Insya Allah, saya mohon doa restu masyarakat Bekasi dan Depok. Tanpa itu, mustahil,’’ tegasnya.
Selain itu, Aartje memaparkan adanya politisasi birokrasi di Bekasi yang menyeret Walikota Bekasi, Mochtar Mohammad. Berdasarkan temuan di lapangan, Walikota Bekasi yang rangkap jabatan sebagai Ketua DPC PDIP Bekasi, memberikan instruksi kepada seluruh kepala dinas, camat dan lurah agar menyosialisasikan dukungan untuk caleg dari partainya.

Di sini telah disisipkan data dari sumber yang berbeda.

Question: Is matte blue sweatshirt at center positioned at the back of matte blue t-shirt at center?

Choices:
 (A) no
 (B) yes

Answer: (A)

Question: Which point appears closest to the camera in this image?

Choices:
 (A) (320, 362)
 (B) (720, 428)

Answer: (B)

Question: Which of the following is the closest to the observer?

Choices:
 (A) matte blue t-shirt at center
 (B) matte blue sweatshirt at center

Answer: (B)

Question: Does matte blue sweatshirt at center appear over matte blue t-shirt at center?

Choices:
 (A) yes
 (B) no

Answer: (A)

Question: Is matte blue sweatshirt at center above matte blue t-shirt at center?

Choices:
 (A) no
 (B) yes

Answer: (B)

“Kami sudah laporkan ke panwas. Ini kan pendidikan politik yang salah. Masuk kategori kejahatan demokrasi. Tapi saya yakin, warga Bekasi sudah cerdas dan kritis kok. Insya Allah, tidak mudah dibujuk dengan janji apalagi diintervensi,’’ paparnya.
Pengalaman ketika keliling kampung, Aartje mengaku seringkali miris dengan kondisi kehidupan warga Bekasi yang mayoritas kurang mampu. Termasuk nasib pedagang kaki lima (PKL) yang seringkali menjadi korban penindasan aparat Pemkot Bekasi.

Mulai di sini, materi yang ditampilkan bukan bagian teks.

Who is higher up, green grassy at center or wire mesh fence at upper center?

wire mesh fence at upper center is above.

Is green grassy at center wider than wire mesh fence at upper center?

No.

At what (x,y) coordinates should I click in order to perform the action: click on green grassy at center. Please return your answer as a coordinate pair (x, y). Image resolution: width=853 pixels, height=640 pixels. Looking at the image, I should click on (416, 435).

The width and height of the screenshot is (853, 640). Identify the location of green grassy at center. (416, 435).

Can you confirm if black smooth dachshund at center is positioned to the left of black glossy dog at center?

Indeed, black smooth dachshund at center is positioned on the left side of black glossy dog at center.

“PKL memang salah karena berjualan tidak pada tempatnya, tapi pemkot seharusnya menyediakan lokasi untuk mereka berusaha,” ujarnya.
Padahal, lanjut anak buah JK itu, relokasi PKL akan memberikan dampak positif. Misalnya, pendapatan asli daerah (PAD) akan meningkat, selain mengurangi terjadinya pungli yang sudah mendarah daging di daerah Bekasi.
“Kalau ada PKL, pasti pungli jalan. Kalau PKL mau ditertibkan, punglinya juga dong diberantas. Termasuk pungli di tender proyek infrastruktur,’’ tegasnya.